Slide from the presentation

Causal effect ordering without estimation

What if we could rank order causal effects without having to estimate them? A creative question, but would it work?

Why would we want to rank rather than estimate at the first place? First, estimating causal effects is difficult and expensive. Also, in a case like the following, we may not need to estimate the effect: The decision to intervene has already been made (say, there will be a promotion). We want to maximize the return on the promotion.

A missing piece, as I also discussed with one of the authors is the estimation of the financial impact, which usually precedes the decision to intervene (and how). Let’s skip this part for now and assume that an intervention (a specific promotion) has already been decided. So the conditional question we are answering is: Which of the customers should we target given the promotion? Can we decide this without estimating the causal effect for each customer?

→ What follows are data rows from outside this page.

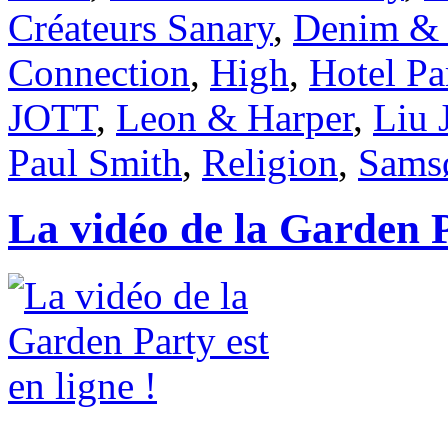
Créateurs Sanary
,
Denim & 
Connection
,
High
,
Hotel Par
JOTT
,
Leon & Harper
,
Liu 
Paul Smith
,
Religion
,
Sams
La vidéo de la Garden Pa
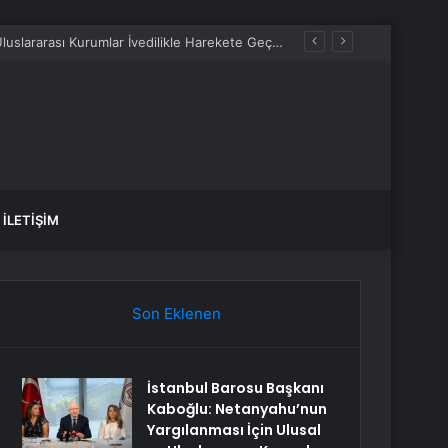
İstanbul Barosu Başkanı Kaboğlu: Netanyahu’nun Yargılanması İçin Ulusal ve Uluslararası Kurumlar İvedilikle Harekete Geçmeli
İLETIŞIM
Son Eklenen
İstanbul Barosu Başkanı
Kaboğlu: Netanyahu’nun
Yargılanması İçin Ulusal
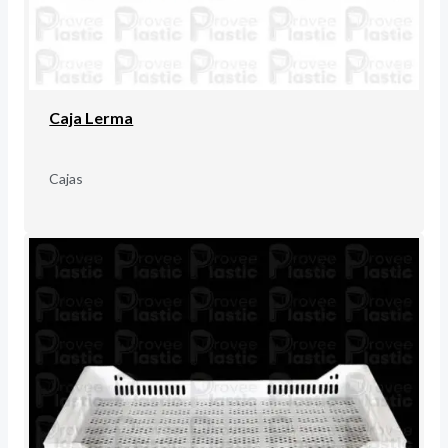
Caja Lerma
Cajas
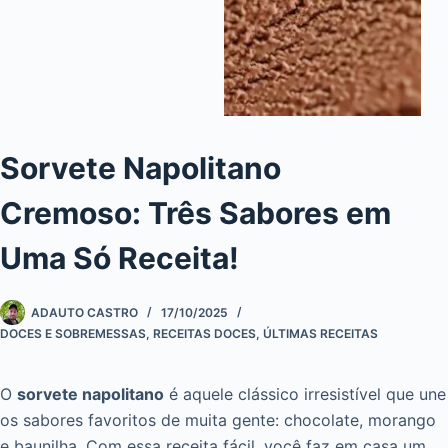
Sorvete Napolitano
Cremoso: Três Sabores em
Uma Só Receita!
ADAUTO CASTRO
17/10/2025
DOCES E SOBREMESSAS
,
RECEITAS DOCES
,
ÚLTIMAS RECEITAS
O
sorvete napolitano
é aquele clássico irresistível que une
os sabores favoritos de muita gente: chocolate, morango
e baunilha. Com essa receita fácil, você faz em casa um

The paper explores two cases where causal effect ordering may be a viable solution:

  • Intervention data is not available. In other words, we only have predictions of the treatment effect, not a direct estimate as we would have in an experiment. Let’s say we only have predicted propensity scores for conversion.
  • Data on the actual outcome are not available, and we have to rely on a surrogate. Let’s say we can observe a customer’s short-term revenue, but that’s only a surrogate for the actual outcome we’re interested in: customer lifetime value.

The authors use discrete choice modeling to show that in such cases where causal effect estimation is not feasible, causal effect ordering is possible if there exists a latent variable that satisfies the following two conditions:

  1. Latent monotonicity: The latent variable is monotonically (positively or negatively) related to both the treatment effect and the outcome.
  2. Full moderation: All (customer) features are informative only through the moderator.*

That is, following the example in the opening slide, customer features (demographics, historical and behavioral purchase patterns…) are only relevant to the effect of the promotion and the customer’s decision to leave the company through, let’s say, the customer’s price sensitivity (a perfect mediation).

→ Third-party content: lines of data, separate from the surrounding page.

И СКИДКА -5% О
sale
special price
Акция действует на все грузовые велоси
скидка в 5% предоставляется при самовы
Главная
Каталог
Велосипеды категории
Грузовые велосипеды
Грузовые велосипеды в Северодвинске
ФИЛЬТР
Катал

Even with such strong assumptions, this looks like a useful and promising method. I came across this paper while attending a conference in December and finally found the time to take a look. Of course, there is more to the story. For example, what happens when you have multiple latent variables? If those latent variables are positively correlated, it shouldn’t be a problem, but what if they’re not? Also, the potentially different relationship between the latent variable and the outcome versus its surrogate is a concern. The authors address these boundary conditions and provide two decision trees in the paper that show when it is a good time to use causal effect ordering. Check it out here.

* The latent variable is actually a moderator of the relationship between the treatment and the outcome. The authors show how it can also be defined as a mediator between the features and the outcome (and its surrogate) when the treatment is removed from the DAG. See Figure 10 in the paper.